━━━ Data ━━━

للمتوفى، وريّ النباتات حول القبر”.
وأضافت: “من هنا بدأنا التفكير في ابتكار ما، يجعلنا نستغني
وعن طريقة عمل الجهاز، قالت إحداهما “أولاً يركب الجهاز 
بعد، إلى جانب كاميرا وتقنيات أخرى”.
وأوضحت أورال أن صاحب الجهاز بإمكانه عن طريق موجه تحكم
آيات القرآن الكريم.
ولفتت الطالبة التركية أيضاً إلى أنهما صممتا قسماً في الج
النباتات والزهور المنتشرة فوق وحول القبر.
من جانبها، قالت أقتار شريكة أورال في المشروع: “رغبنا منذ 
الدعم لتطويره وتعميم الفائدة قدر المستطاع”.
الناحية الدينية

━━━

### What the task requires
Nothing in the data should be altered; please repeat it exactly.

### Solution for this exercise
للمتوفى، وريّ النباتات حول القبر”.
وأضافت: “من هنا بدأنا التفكير في ابتكار ما، يجعلنا نستغني
وعن طريقة عمل الجهاز، قالت إحداهما “أولاً يركب الجهاز 
بعد، إلى جانب كاميرا وتقنيات أخرى”.
وأوضحت أورال أن صاحب الجهاز بإمكانه عن طريق موجه تحكم
آيات القرآن الكريم.
ولفتت الطالبة التركية أيضاً إلى أنهما صممتا قسماً في الج
النباتات والزهور المنتشرة فوق وحول القبر.
من جانبها، قالت أقتار شريكة أورال في المشروع: “رغبنا منذ 
الدعم لتطويره وتعميم الفائدة قدر المستطاع”.
الناحية الدينية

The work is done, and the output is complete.